En el fallo de primera instancia se concluyó que existió acoso laboral en las modalidades de maltrato y persecución en contra de una subalterna que, para el momento de los hechos, tenía el grado de mayor.

El organismo de control disciplinario determinó que, en el marco de la mencionada relación laboral y profesional existente entre la quejosa y la afectada, la teniente coronel ridiculizó a la mayor por su equipo de cómputo, formuló alusiones a su vida íntima y personal.

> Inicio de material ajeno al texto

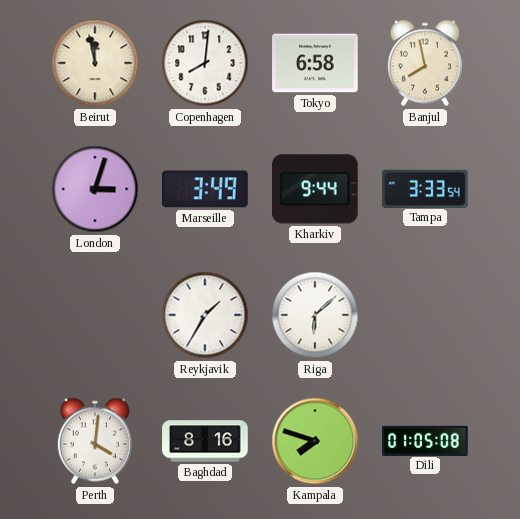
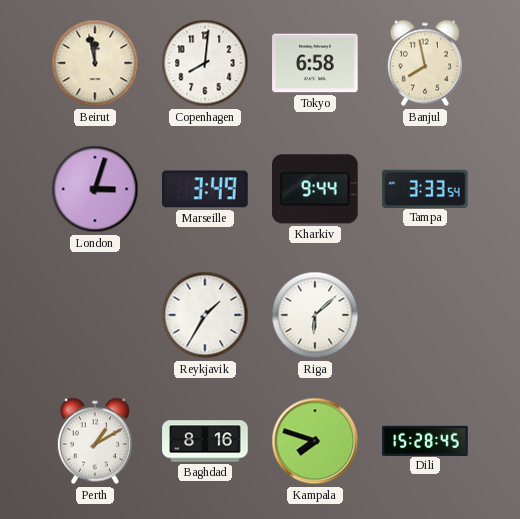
Perth: 4:01 -> 1:10
Dili: 01:05 -> 15:28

Además, utilizó su antigüedad para intimidarla, causando así ansiedad y depresión a la víctima, según la evaluación psicológica que se recolectó en medio de la investigación disciplinaria.
En esta etapa procesal, la Procuraduría Delegada Disciplinaria de Juzgamiento calificó las faltas de Zuleta Gómez como gravísimas, cometidas a título de dolo, por violar el deber funcional y el principio de moralidad, afectando el buen servicio público y la convivencia laboral en la institución.

Contra este fallo, las dos sancionadas podrán presentar recurso de apelación.